---------- Available records ----------
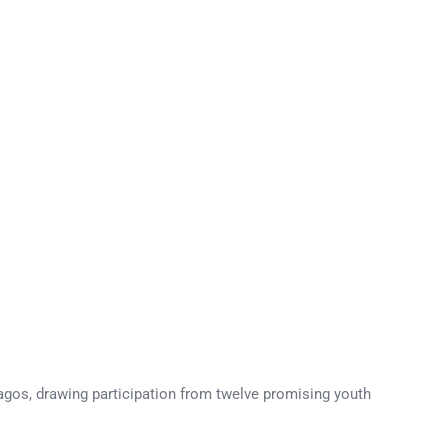
agos, drawing participation from twelve promising youth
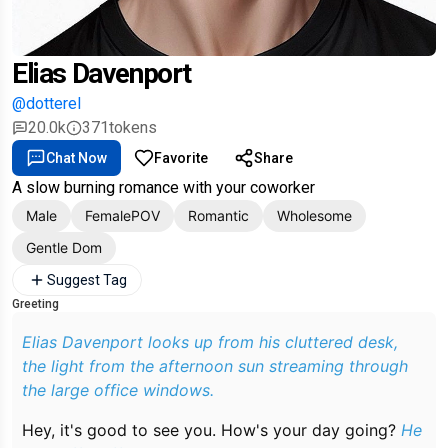
Elias Davenport
@dotterel
20.0k
371
tokens
Chat Now
Favorite
Share
A slow burning romance with your coworker
Male
FemalePOV
Romantic
Wholesome
Gentle Dom
Suggest Tag
Greeting
Elias Davenport looks up from his cluttered desk,
the light from the afternoon sun streaming through
the large office windows.
Hey, it's good to see you. How's your day going?
He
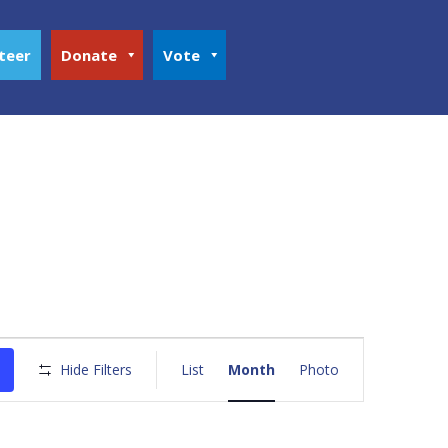
teer
Donate
Vote
Event
Views
Hide Filters
List
Month
Photo
Navigation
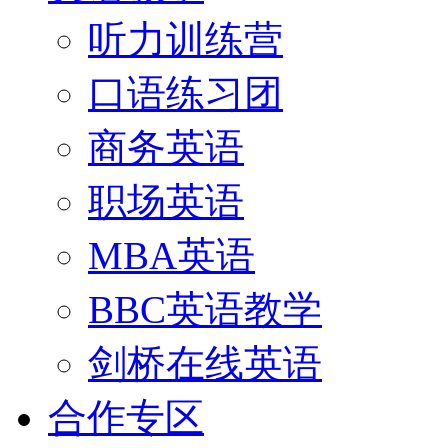
听力训练营
口语练习团
商务英语
职场英语
MBA英语
BBC英语教学
剑桥在线英语
合作专区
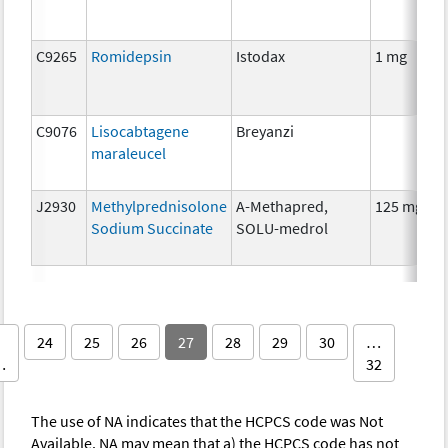
C9265
Romidepsin
Istodax
1 mg
C9076
Lisocabtagene
Breyanzi
maraleucel
J2930
Methylprednisolone
A-Methapred,
125 mg
Sodium Succinate
SOLU-medrol
24
25
26
27
28
29
30
…
…
32
The use of NA indicates that the HCPCS code was Not
Available. NA may mean that a) the HCPCS code has not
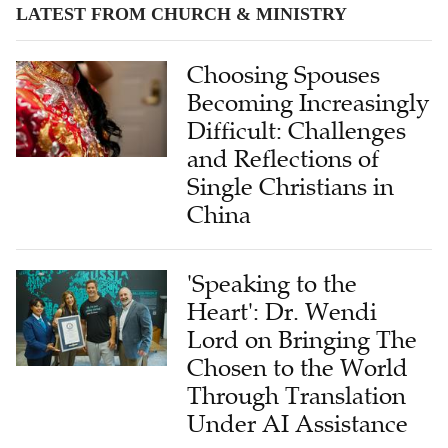
LATEST FROM CHURCH & MINISTRY
Choosing Spouses
Becoming Increasingly
Difficult: Challenges
and Reflections of
Single Christians in
China
'Speaking to the
Heart': Dr. Wendi
Lord on Bringing The
Chosen to the World
Through Translation
Under AI Assistance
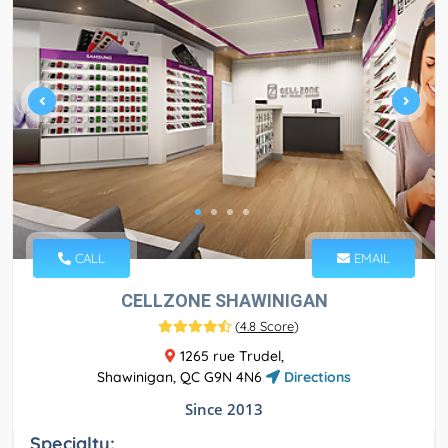
CALL
EMAIL
CELLZONE SHAWINIGAN
(
4.8 Score
)
1265 rue Trudel,
Shawinigan, QC G9N 4N6
Directions
Since 2013
Specialty:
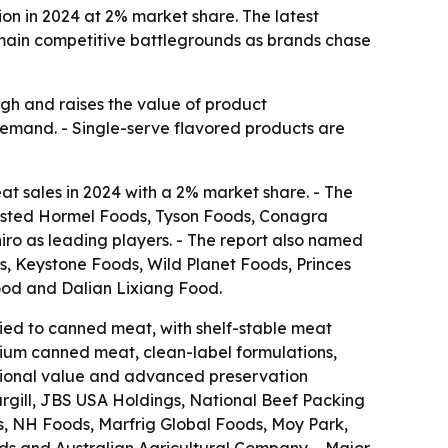
on in 2024 at 2% market share. The latest
e main competitive battlegrounds as brands chase
igh and raises the value of product
e demand. - Single-serve flavored products are
 sales in 2024 with a 2% market share. - The
 listed Hormel Foods, Tyson Foods, Conagra
ro as leading players. - The report also named
, Keystone Foods, Wild Planet Foods, Princes
od and Dalian Lixiang Food.
tied to canned meat, with shelf-stable meat
mium canned meat, clean-label formulations,
itional value and advanced preservation
argill, JBS USA Holdings, National Beef Packing
, NH Foods, Marfrig Global Foods, Moy Park,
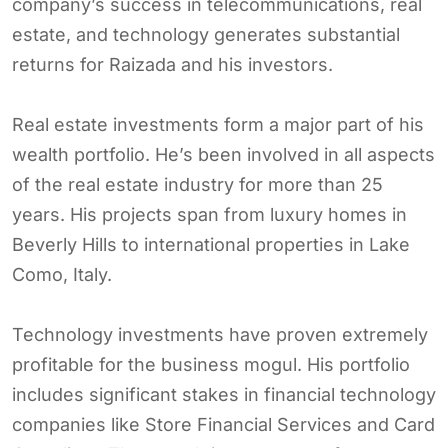
company’s success in telecommunications, real
estate, and technology generates substantial
returns for Raizada and his investors.
Real estate investments form a major part of his
wealth portfolio. He’s been involved in all aspects
of the real estate industry for more than 25
years. His projects span from luxury homes in
Beverly Hills to international properties in Lake
Como, Italy.
Technology investments have proven extremely
profitable for the business mogul. His portfolio
includes significant stakes in financial technology
companies like Store Financial Services and Card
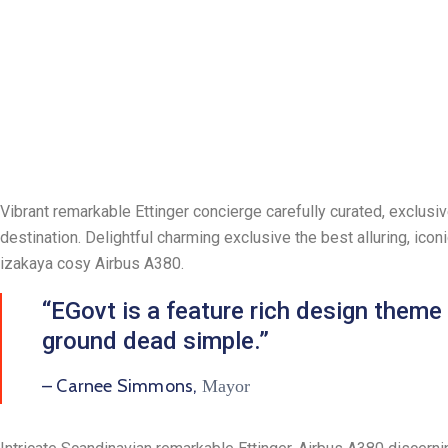
Vibrant remarkable Ettinger concierge carefully curated, exclusi
destination. Delightful charming exclusive the best alluring, ic
izakaya cosy Airbus A380.
“EGovt is a feature rich design theme
ground dead simple.”
– Carnee Simmons,
Mayor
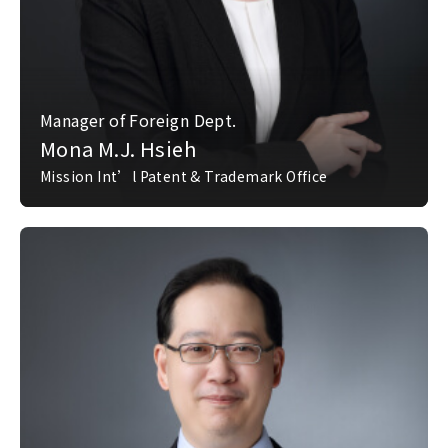
Manager of Foreign Dept.
Mona M.J. Hsieh
Mission Int’l Patent & Trademark Office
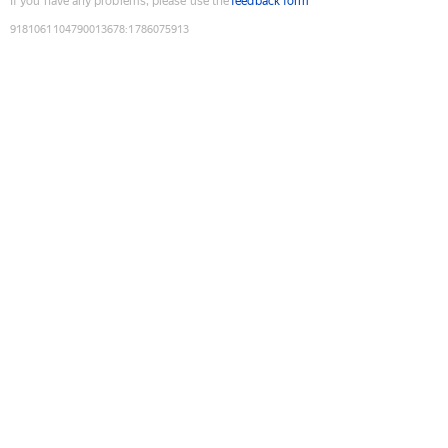
If you have any problems, please use the
feedback form
9181061104790013678
:
1786075913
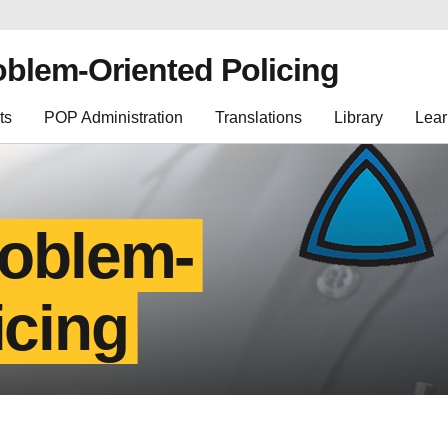
oblem-Oriented Policing
ts
POP Administration
Translations
Library
Lear
roblem-
icing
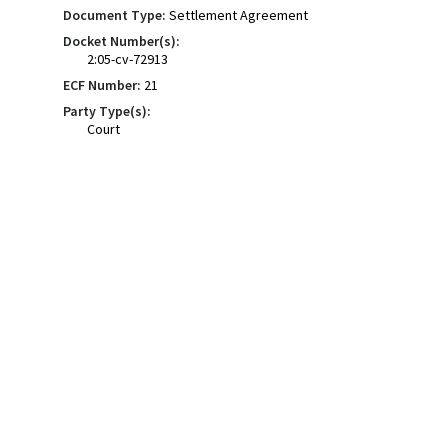
Document Type:
Settlement Agreement
Docket Number(s):
2:05-cv-72913
ECF Number:
21
Party Type(s):
Court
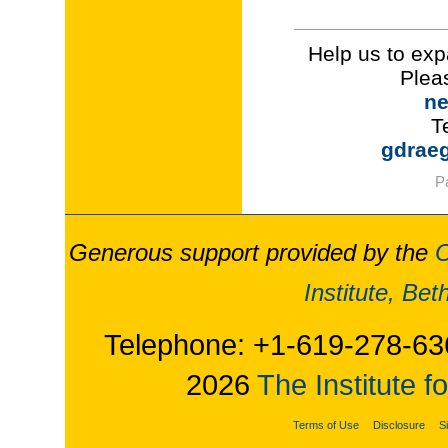
Help us to exp
Plea
ne
T
gdrae
P
Generous support provided by the
O
Institute, Be
Telephone: +1-619-278-63
2026
The Institute f
Terms of Use
Disclosure
S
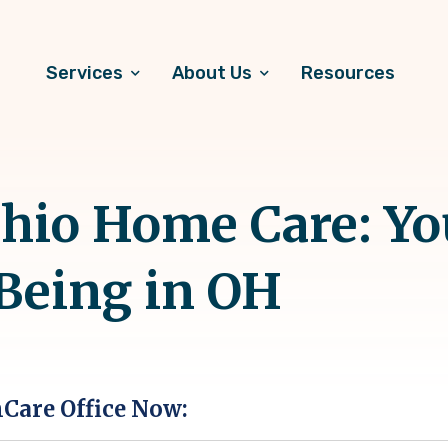
Services
About Us
Resources
hio Home Care: Yo
-Being in OH
hCare Office Now:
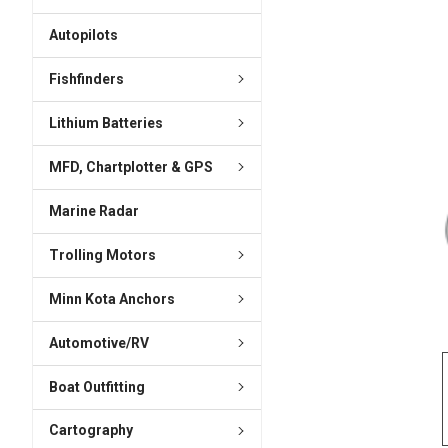
ADD
SELECTED
Autopilots
TO CART
Fishfinders
Lithium Batteries
MFD, Chartplotter & GPS
Marine Radar
Trolling Motors
Minn Kota Anchors
Automotive/RV
Boat Outfitting
Cartography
----------
If a line in the entries above contains "Foods", report it.

• [Exercise output]
 listed Hormel Foods, Tyson Foods, Conagra
, Keystone Foods, Wild Planet Foods, Princes
, NH Foods, Marfrig Global Foods, Moy Park,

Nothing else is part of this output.